Странная мысль. Моя младшая сестра — женщина.
— Нет, Кав, ты меня неправильно понял.
Я поднимаю глаза на Луку. — Что?
— Она умерла в Ялинке — там, где ты вырос. За год до того, как ты поступил в Спиркрест. Ей было десять лет. Ему стоило больших усилий и, вероятно, огромных денег, чтобы подкупить милицию, подделать документы и скрыть эту новость. Он очень хорош в сокрытии смертей, твой отец. Но он позволил твоей маме похоронить ее как следует, и она до сих пор навещает могилу каждый год. Так я и нашел ее.
Внутри меня пустота. Тьма моего ожидания смерти, багровый цвет моего гнева — все это исчезло. Мой разум, моя грудь — они такие же пустые и бессодержательные, как бездушная серая бездна глаз Луки. Я смотрю на него и ничего не чувствую.
— Моя мать жива.
— Твоя мать жива. Может, у твоего отца есть хоть какое-то подобие совести, а может, он заинтересован в том, чтобы купить ее молчание — кто знает.

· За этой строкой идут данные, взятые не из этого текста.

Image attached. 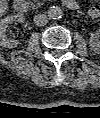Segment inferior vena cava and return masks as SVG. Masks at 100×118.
I'll return each mask as SVG.
<instances>
[{
	"label": "inferior vena cava",
	"instance_id": "1",
	"mask_svg": "<svg viewBox=\"0 0 100 118\" xmlns=\"http://www.w3.org/2000/svg\"><path fill=\"white\" fill-rule=\"evenodd\" d=\"M48 22V17L45 14H37L34 16V23L36 26H45Z\"/></svg>",
	"mask_w": 100,
	"mask_h": 118
}]
</instances>
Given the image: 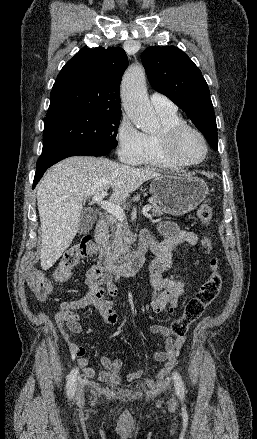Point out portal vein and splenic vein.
Wrapping results in <instances>:
<instances>
[{"mask_svg": "<svg viewBox=\"0 0 257 439\" xmlns=\"http://www.w3.org/2000/svg\"><path fill=\"white\" fill-rule=\"evenodd\" d=\"M105 196H106V192L102 191L94 195L92 200L98 203L102 209L115 216L119 221H123L125 218V213L123 212V209L112 202L104 201L103 199ZM150 210H151V205H145L142 208V213L146 214Z\"/></svg>", "mask_w": 257, "mask_h": 439, "instance_id": "portal-vein-and-splenic-vein-1", "label": "portal vein and splenic vein"}]
</instances>
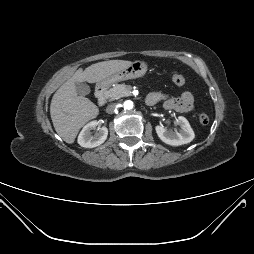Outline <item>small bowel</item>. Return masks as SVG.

Насколько я могу судить, она живет в достатке. — Его рот искривляется в сторону от горького веселья. — Если не считать ее мертвого и украденного ребенка, конечно. Теперь она замужем. Не знаю, интересно ли тебе это знать? И у тебя есть еще одна сестра, сводная, я полагаю. Сомневаюсь, что она что-то знает. Она кажется не более чем обычной девочкой, выросшей в Петербурге.
Я думаю о лицее № 237, о том, что Данил Степанович выкашлял, заставив меня столько трудиться все эти годы. О том, что я не нашёл там свою сестру, и о том, как я думал, что он меня обманул, придумал какую-то ерунду, чтобы я от него отстал.